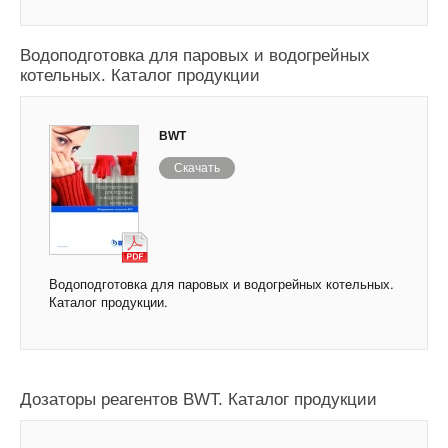
Водоподготовка для паровых и водогрейных
котельных. Каталог продукции
BWT
Скачать
Водоподготовка для паровых и водогрейных котельных.
Каталог продукции.
Дозаторы реагентов BWT. Каталог продукции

- _Exercise brief_
Beginning with the line that contains "Водоподготовка для паровых и водогрейных котельных.", quote each line exactly through the last line of the entries above, and nothing beyond them.

- _Output for this exercise_
Водоподготовка для паровых и водогрейных котельных.
Каталог продукции.
Дозаторы реагентов BWT. Каталог продукции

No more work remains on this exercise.